Apache OpenOffice (AOO) Bugzilla – Issue 107843
Words containing em dash fail spell check
Last modified: 2013-08-07 14:44:16 UTC
Two words separated by an em dash fail spell check. This looks like an old bug come back to life. Bug not present in 3.1.1 and 2.4.3.
Sorry, I meant to say words *separated* by an em dash.
@SBA: please take over. In "something--like--this" every word will be marked as wrong. Apparently the spell checker reads it as: "something-like-this".
SBA->TL: Please proceed, thank you.
tl->nemeth: Hi Lazlo, what do you think about this? The easiest solution would be to replace all dashes that are accepted by the breakiterator by ASCII dashes before handing them to the spell checker/hyphenator/thesaurus. This of course has the drawback that the result will also only contain ASCII dashes. Thus when replacing a misspelled word with e.g. em-dash with the correct suggestion the em-dash will implicitly be replaced as well. Otherwise we would need a more complex logic just to keep the same type of dash in the result.

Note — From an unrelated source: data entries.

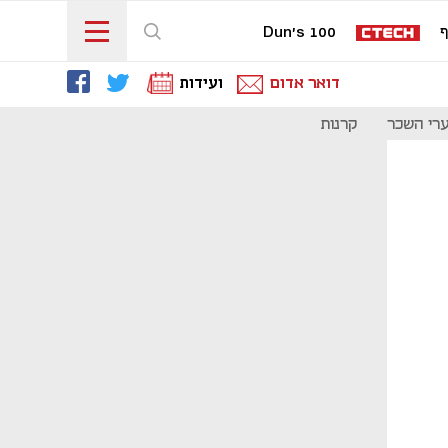
ף
Dun's 100
דואר אדום
ועידות
רי השכר
קרנות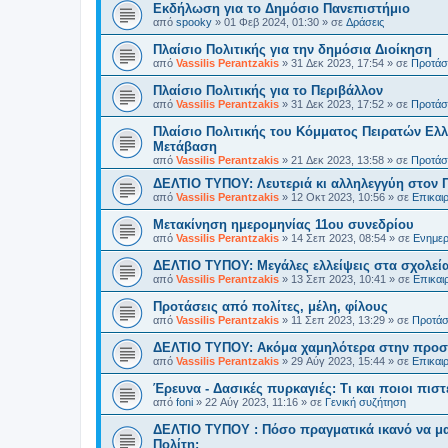
Εκδήλωση για το Δημόσιο Πανεπιστήμιο
από
spooky
»
01 Φεβ 2024, 01:30
» σε
Δράσεις
Πλαίσιο Πολιτικής για την δημόσια Διοίκηση
από
Vassilis Perantzakis
»
31 Δεκ 2023, 17:54
» σε
Προτάσε
Πλαίσιο Πολιτικής για το Περιβάλλον
από
Vassilis Perantzakis
»
31 Δεκ 2023, 17:52
» σε
Προτάσε
Πλαίσιο Πολιτικής του Κόμματος Πειρατών Ελλ
Μετάβαση
από
Vassilis Perantzakis
»
21 Δεκ 2023, 13:58
» σε
Προτάσε
ΔΕΛΤΙΟ ΤΥΠΟΥ: Λευτεριά κι αλληλεγγύη στον 
από
Vassilis Perantzakis
»
12 Οκτ 2023, 10:56
» σε
Επικαι
Μετακίνηση ημερομηνίας 11ου συνεδρίου
από
Vassilis Perantzakis
»
14 Σεπ 2023, 08:54
» σε
Ενημερ
ΔΕΛΤΙΟ ΤΥΠΟΥ: Μεγάλες ελλείψεις στα σχολεία
από
Vassilis Perantzakis
»
13 Σεπ 2023, 10:41
» σε
Επικαι
Προτάσεις από πολίτες, μέλη, φίλους
από
Vassilis Perantzakis
»
11 Σεπ 2023, 13:29
» σε
Προτάσε
ΔΕΛΤΙΟ ΤΥΠΟΥ: Ακόμα χαμηλότερα στην προστ
από
Vassilis Perantzakis
»
29 Αύγ 2023, 15:44
» σε
Επικαι
Έρευνα - Δασικές πυρκαγιές: Τι και ποιοι πιστ
από
foni
»
22 Αύγ 2023, 11:16
» σε
Γενική συζήτηση
ΔΕΛΤΙΟ ΤΥΠΟΥ : Πόσο πραγματικά ικανό να μα
Πολίτη;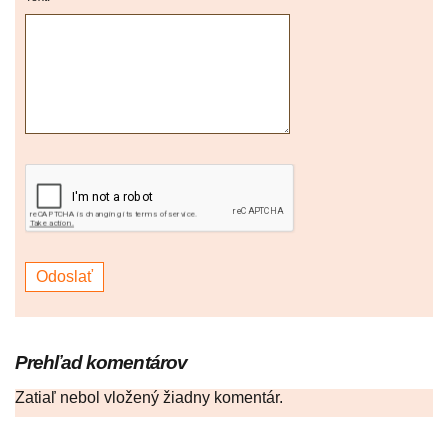
Prehľad komentárov
Zatiaľ nebol vložený žiadny komentár.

nemeth->tl: em dash (U+2014) is a real word separator, en dash (U+2013) is for ranges and relationships, so it has a similar role, see http://en.wikipedia.org/wiki/Dash#Em_dash). I think, em dash and en dash have to be word separators. Checking em dash and en dash usage is better with grammar checkers. (By the way, Unicode and 8-bit Windows encodings contain en dash and em dash, so the problem is specific for the dictionary encoding, too. I believe, Hunspell supports default word breaking at en dashes with UTF-8 encoded dictionaries. For other encodings, you can convert en dashes to double hyphens (--) temporarily, Hunspell will handle it correctly: $ ~/hunspell-1.2.8/src/tools/hunspell -d /opt/openoffice.org3/share/uno_packages/cache/uno_packages/SdbQvF_/dict-en.oxt/en_US Bose--Einsten & Bose--Einsten 9 0: Bose--Einstein, Bose--Einsteinium, Bose--Eisenstein, Bose--Reinstate, Bose--Minster, Einsteinium, Reinstatement, Liechtenstein, Rubinstein)
Added CC. What a PITA. For those of us--like me--who write this way, this sentence will contain two spelling errors.

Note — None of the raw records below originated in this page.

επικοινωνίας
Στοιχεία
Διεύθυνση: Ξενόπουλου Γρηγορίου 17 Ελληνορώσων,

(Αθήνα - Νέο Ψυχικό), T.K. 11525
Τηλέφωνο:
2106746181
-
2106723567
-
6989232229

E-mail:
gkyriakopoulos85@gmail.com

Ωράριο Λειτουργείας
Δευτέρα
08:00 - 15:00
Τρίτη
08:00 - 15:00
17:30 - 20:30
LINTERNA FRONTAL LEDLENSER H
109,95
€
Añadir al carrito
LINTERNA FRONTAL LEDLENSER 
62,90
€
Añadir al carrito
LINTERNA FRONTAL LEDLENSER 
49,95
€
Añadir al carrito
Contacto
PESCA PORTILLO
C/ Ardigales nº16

Just to emphasise that this applies to both en-dash and em-dash.
*** Issue 109202 has been marked as a duplicate of this issue. ***
I don't know if it's related to this, but autocorrect/word completion also fails to recognize em-dash as a word separator. I just filed Issue 109221 for that one.
I would say that Issue 109221 is indeed related, probably part of this problem. I'm glad you brought it up, as it might have been missed. Remember to vote for this issue!
This is worse than annoying. In some text I edit regularly, monthly dates are separated from comment text by em dashes, and the resulting cacophony of wiggly red lines makes the spell checker unusable, because each separate instance is treated as a new misspelled word. I've been using Ooo since the original Staroffice days and this is the worst bug I've seen over that whole period. It deserves to go to the head of the pack and get a patch toute de suite. It is not a minor issue since it may force me to use MS Word on Windows (in which I'm not fluent) until it is fixed, and downgrade my Linux installations. A nightmare.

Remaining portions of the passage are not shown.